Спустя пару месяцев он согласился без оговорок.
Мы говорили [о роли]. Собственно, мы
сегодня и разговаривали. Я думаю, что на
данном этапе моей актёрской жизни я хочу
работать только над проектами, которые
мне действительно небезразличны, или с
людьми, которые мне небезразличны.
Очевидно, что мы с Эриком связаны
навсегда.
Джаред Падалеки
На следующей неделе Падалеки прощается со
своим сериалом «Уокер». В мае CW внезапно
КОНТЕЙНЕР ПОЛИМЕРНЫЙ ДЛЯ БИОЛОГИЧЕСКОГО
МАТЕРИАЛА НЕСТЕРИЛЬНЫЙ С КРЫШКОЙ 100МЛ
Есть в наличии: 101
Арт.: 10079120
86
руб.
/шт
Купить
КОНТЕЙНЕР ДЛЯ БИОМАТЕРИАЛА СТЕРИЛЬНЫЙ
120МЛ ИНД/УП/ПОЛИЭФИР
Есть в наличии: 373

************

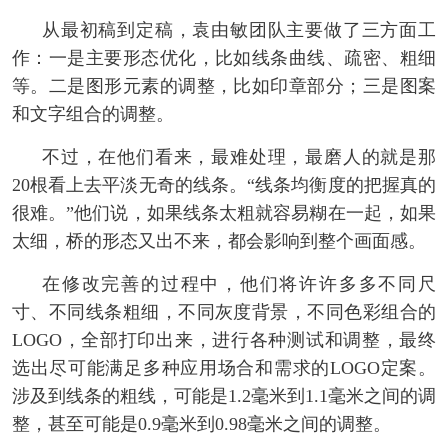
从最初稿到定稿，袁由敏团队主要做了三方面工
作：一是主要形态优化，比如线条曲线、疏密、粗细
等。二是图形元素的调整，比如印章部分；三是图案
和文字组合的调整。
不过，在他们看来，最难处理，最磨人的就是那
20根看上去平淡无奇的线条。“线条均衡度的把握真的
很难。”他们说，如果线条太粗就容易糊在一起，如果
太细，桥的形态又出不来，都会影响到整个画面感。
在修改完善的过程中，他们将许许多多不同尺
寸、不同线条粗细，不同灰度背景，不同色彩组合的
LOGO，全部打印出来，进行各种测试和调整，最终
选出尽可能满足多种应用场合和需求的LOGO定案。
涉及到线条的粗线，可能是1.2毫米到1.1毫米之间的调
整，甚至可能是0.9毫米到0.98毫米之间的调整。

************

_Exercise details_: Out of the data above, set down the lines from the one with "Спустя пару месяцев" to the one with "мае CW внезапно", both included, exactly as written and with no additions.

_Answer section_:
Спустя пару месяцев он согласился без оговорок.
Мы говорили [о роли]. Собственно, мы
сегодня и разговаривали. Я думаю, что на
данном этапе моей актёрской жизни я хочу
работать только над проектами, которые
мне действительно небезразличны, или с
людьми, которые мне небезразличны.
Очевидно, что мы с Эриком связаны
навсегда.
Джаред Падалеки
На следующей неделе Падалеки прощается со
своим сериалом «Уокер». В мае CW внезапно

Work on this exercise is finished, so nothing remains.